The problem >> Copy out the entries that follow exactly, leaving every picture behind.

..........

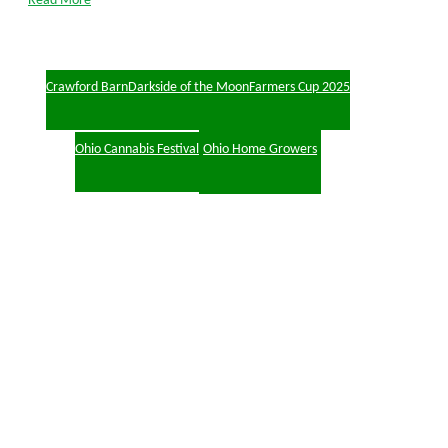
Read More
Crawford Barn
Darkside of the Moon
Farmers Cup 2025
Ohio Cannabis Festival
Ohio Home Growers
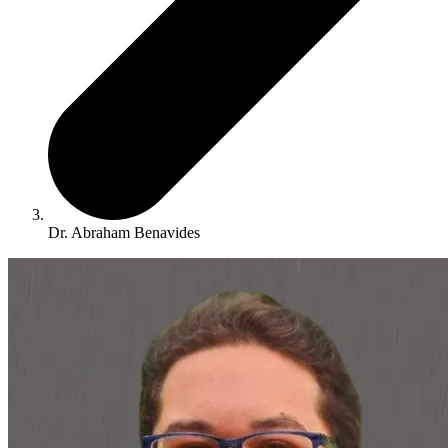
Dr. Abraham Benavides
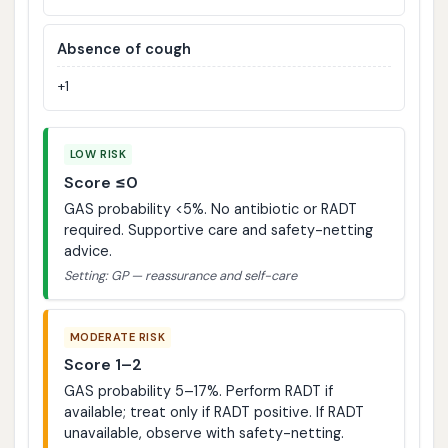
Absence of cough
+1
LOW RISK
Score ≤0
GAS probability <5%. No antibiotic or RADT
required. Supportive care and safety-netting
advice.
Setting: GP — reassurance and self-care
MODERATE RISK
Score 1–2
GAS probability 5–17%. Perform RADT if
available; treat only if RADT positive. If RADT
unavailable, observe with safety-netting.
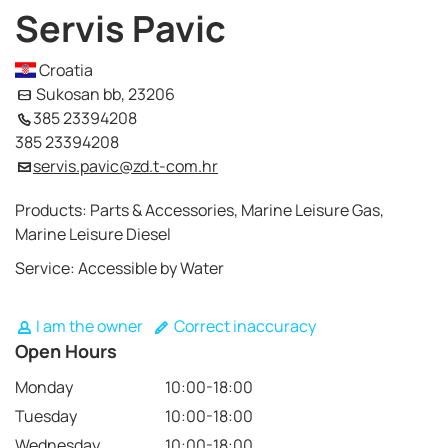
Servis Pavic
Croatia
Sukosan bb, 23206
385 23394208
385 23394208
servis.pavic@zd.t-com.hr
Products: Parts & Accessories, Marine Leisure Gas,
Marine Leisure Diesel
Service: Accessible by Water
I am the owner
Correct inaccuracy
Open Hours
Monday
10:00-18:00
Tuesday
10:00-18:00
Wednesday
10:00-18:00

..........

Expected answer >>
Read More
Crawford Barn
Darkside of the Moon
Farmers Cup 2025
Ohio Cannabis Festival
Ohio Home Growers
Dr. Abraham Benavides
Absence of cough
+1
LOW RISK
Score ≤0
GAS probability <5%. No antibiotic or RADT
required. Supportive care and safety-netting
advice.
Setting: GP — reassurance and self-care
MODERATE RISK
Score 1–2
GAS probability 5–17%. Perform RADT if
available; treat only if RADT positive. If RADT
unavailable, observe with safety-netting.
Servis Pavic
Croatia
Sukosan bb, 23206
385 23394208
385 23394208
servis.pavic@zd.t-com.hr
Products: Parts & Accessories, Marine Leisure Gas,
Marine Leisure Diesel
Service: Accessible by Water
I am the owner
Correct inaccuracy
Open Hours
Monday
10:00-18:00
Tuesday
10:00-18:00
Wednesday
10:00-18:00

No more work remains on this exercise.